Every line that contains the word "науки" should be copied from the records below.

Data entries
======
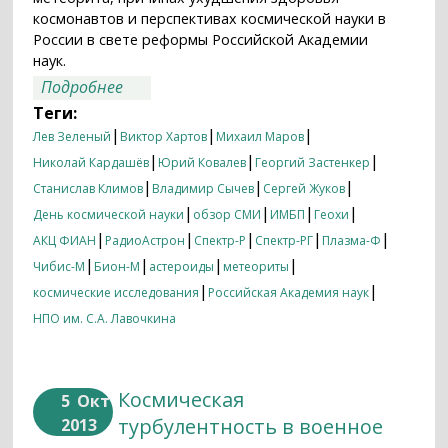
космонавтов и перспективах космической науки в
России в свете реформы Российской Академии
наук.
о День космической науки–2013 в СМИ
Подробнее
Теги:
|
|
|
Лев Зеленый
Виктор Хартов
Михаил Маров
|
|
|
Николай Кардашёв
Юрий Ковалев
Георгий Застенкер
|
|
|
Станислав Климов
Владимир Сычев
Сергей Жуков
|
|
|
|
День космической науки
обзор СМИ
ИМБП
Геохи
|
|
|
|
|
АКЦ ФИАН
РадиоАстрон
Спектр-Р
Спектр-РГ
Плазма-Ф
|
|
|
|
Чибис-М
Бион-М
астероиды
метеориты
|
|
космические исследования
Российская Академия наук
НПО им. С.А. Лавочкина
Космическая
5
Окт
турбулентность в военное
2013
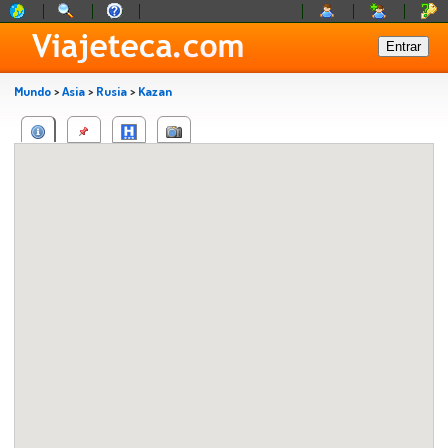
Mundo
>
Asia
>
Rusia
>
Kazan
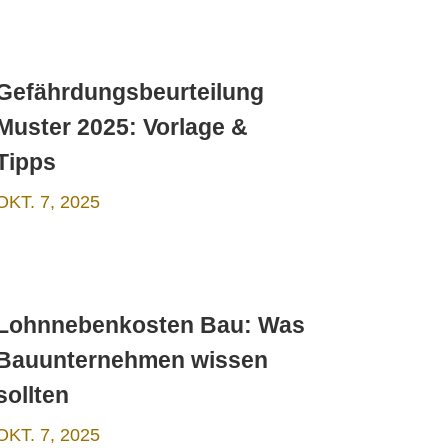
Gefährdungsbeurteilung
Muster 2025: Vorlage &
Tipps
OKT. 7, 2025
Lohnnebenkosten Bau: Was
Bauunternehmen wissen
sollten
OKT. 7, 2025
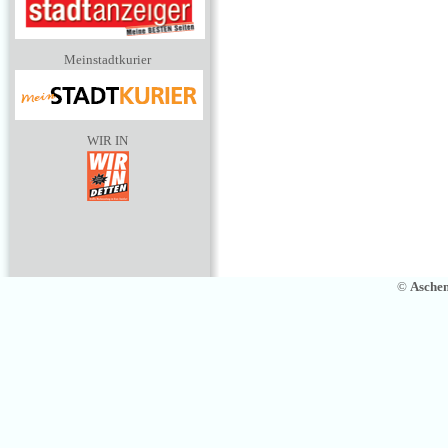
Meinstadtkurier
WIR IN
©
Asche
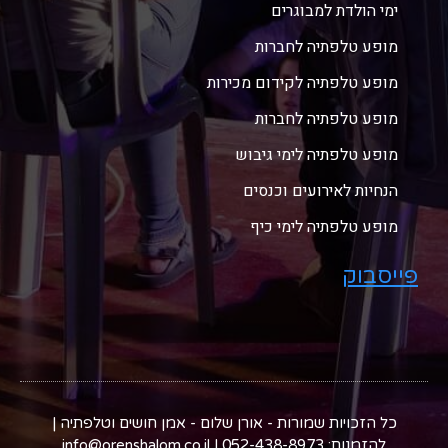
ימי הולדת למבוגרים
מופע טלפתיה לחברות
מופע טלפתיה לקידום מכירות
מופע טלפתיה לחברות
מופע טלפתיה לימי גיבוש
הנחיות לאירועים וכנסים
מופע טלפתיה לימי כיף
פייסבוק
כל הזכויות שמורות - אורן שלום - אמן חושים וטלפתיה |
להזמנות: 052-438-8973 | info@orenshalom.co.il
======
Task output>
космонавтов и перспективах космической науки в
о День космической науки–2013 в СМИ
День космической науки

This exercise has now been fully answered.